Margit W. bemerkt, dass in ihrem Schuh Nägel stecken. Einer hat ein Loch in den Schuh gebohrt und ihren Zeh getroffen. Von dort kamen die Schmerzen. Als sie zu Hause ankommt und ihrem Mann erzählt, was sie gerade erlebt hat, begreift sie: „Das war mein zweiter Geburtstag.“ Von einem Rettungswagen wird sie abgeholt.

Nach 1,5 Stunden des Wartens, weil die Sanitäter nicht losfahren dürfen, weil niemand weiß, wo sich der Attentäter befindet, wird sie im Krankenhaus behandelt. Die Verletzung am Fuß ist nicht schwer. Aber das Geschehene beschäftigt sie. Das ist spätestens daran zu merken, als ihr im Zeugenstand die Stimme bricht.

Der Schuss in die Scheibe

ARCHIV - 13.10.2019, Sachsen-Anhalt, Halle (Saale): Blumen und Kerzen erinnern vor dem Kiez Döner an die Opfer eines rechtsextremen Anschlags. (zu dpa «Nach Anschlag in Halle: Zeichen der Anteilnahme werden archiviert») Foto: Hendrik Schmidt/zb/dpa +++ dpa-Bildfunk +++
Zeichen der Anteilnahme vor dem "Kiez-Döner" in Halle/Saale
hsc kde dna, dpa, Hendrik Schmidt

Professor Bernd H., 74, ist beruflich in Halle unterwegs. Er ist zwar im Ruhestand, arbeitet aber trotzdem noch an universitären Projekten mit. Vor einem langen Konferenztag will er Mittagessen. Sein Blick fällt auf den „Kiezdöner“. Er parkt davor, geht rein, bestellt und setzt sich. Zwei Maler betreten ebenfalls den Imbiss - einer der beiden wird Prof. Dr. Bernd H. später den entscheidenden Hinweis zur Flucht geben.

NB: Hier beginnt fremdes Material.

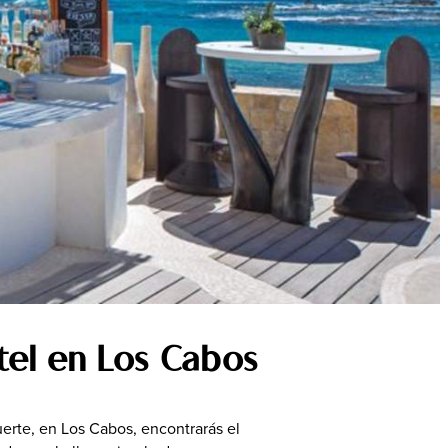
a Visitar
ñol
tel en Los Cabos
suerte, en Los Cabos, encontrarás el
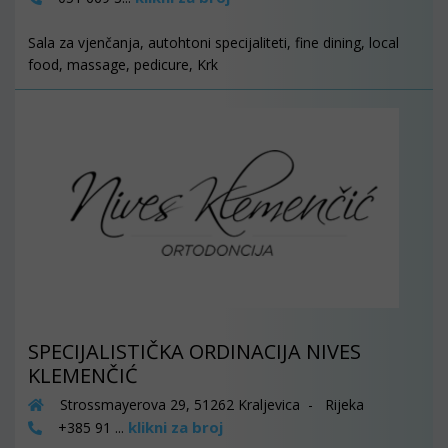
Sala za vjenčanja, autohtoni specijaliteti, fine dining, local
food, massage, pedicure, Krk
SPECIJALISTIČKA ORDINACIJA NIVES
KLEMENČIĆ
Strossmayerova 29, 51262 Kraljevica - Rijeka
klikni za broj
+385 91 ...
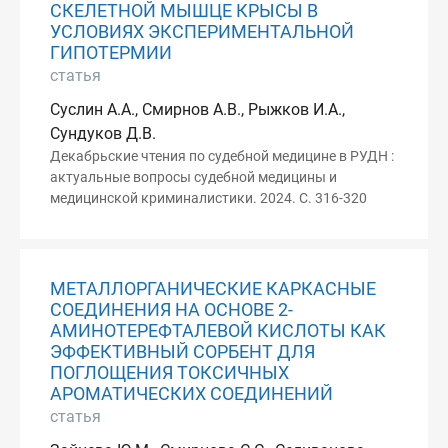
СКЕЛЕТНОЙ МЫШЦЕ КРЫСЫ В
УСЛОВИЯХ ЭКСПЕРИМЕНТАЛЬНОЙ
ГИПОТЕРМИИ
статья
Суслин А.А., Смирнов А.В., Рыжков И.А.,
Сундуков Д.В.
Декабрьские чтения по судебной медицине в РУДН :
актуальные вопросы судебной медицины и
медицинской криминалистики. 2024. С. 316-320
МЕТАЛЛОРГАНИЧЕСКИЕ КАРКАСНЫЕ
СОЕДИНЕНИЯ НА ОСНОВЕ 2-
АМИНОТЕРЕФТАЛЕВОЙ КИСЛОТЫ КАК
ЭФФЕКТИВНЫЙ СОРБЕНТ ДЛЯ
ПОГЛОЩЕНИЯ ТОКСИЧНЫХ
АРОМАТИЧЕСКИХ СОЕДИНЕНИЙ
статья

Plötzlich dringt von draußen ein Knall in den Gastraum. „Welcher Idiot zündet denn jetzt einen Polen-Böller an?“ denkt Prof. Dr. Bernd H. noch. Dann zerspringt die Scheibe. Der Professor sieht das zersplitternde Glas. Dann betritt ein Mann den Imbiss. Die Militärkleidung hält der Zeuge für ein Kostüm, die Waffe für ein Paintball Gewehr. Den Zusammenhang zwischen dem Schuss, der die Scheibe zum Zerbersten brachte und dem Mann mit der Waffe, zieht er nicht. So unwirklich war die Situation für ihn.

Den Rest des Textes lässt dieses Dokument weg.